(Data to examine begins)

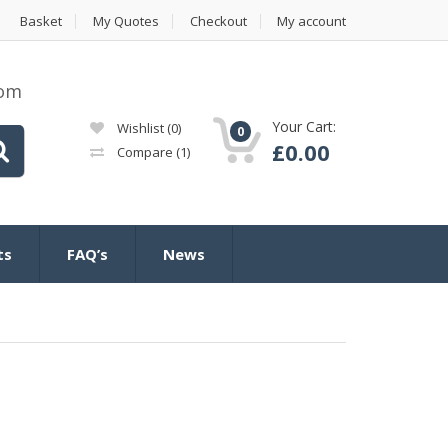
Basket
My Quotes
Checkout
My account
com
Your Cart:
Wishlist
(0)
0
£
0.00
Compare
(1)
ts
FAQ’s
News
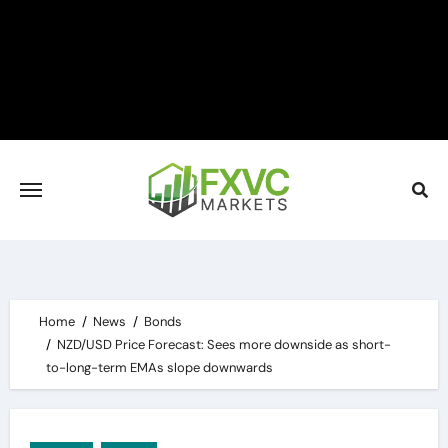
Skip
to
content
Home
News
Bonds
NZD/USD Price Forecast: Sees more downside as short-
to-long-term EMAs slope downwards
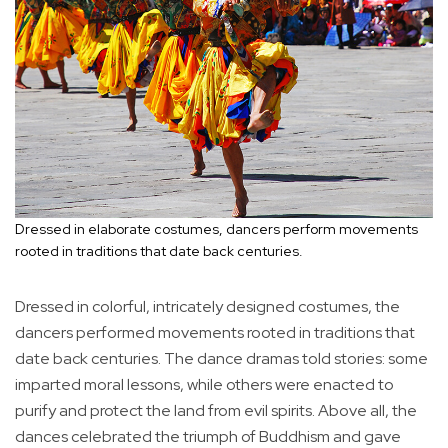
Dressed in elaborate costumes, dancers perform movements
rooted in traditions that date back centuries.
Dressed in colorful, intricately designed costumes, the
dancers performed movements rooted in traditions that
date back centuries. The dance dramas told stories: some
imparted moral lessons, while others were enacted to
purify and protect the land from evil spirits. Above all, the
dances celebrated the triumph of Buddhism and gave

(Data to examine ends)

The data above are to be repeated word for word, with any pictures left out.

> _Written reply_
Basket
My Quotes
Checkout
My account
com
Your Cart:
Wishlist
(0)
0
£
0.00
Compare
(1)
ts
FAQ’s
News
Skip
to
content
Home
News
Bonds
NZD/USD Price Forecast: Sees more downside as short-
to-long-term EMAs slope downwards
Dressed in elaborate costumes, dancers perform movements
rooted in traditions that date back centuries.
Dressed in colorful, intricately designed costumes, the
dancers performed movements rooted in traditions that
date back centuries. The dance dramas told stories: some
imparted moral lessons, while others were enacted to
purify and protect the land from evil spirits. Above all, the
dances celebrated the triumph of Buddhism and gave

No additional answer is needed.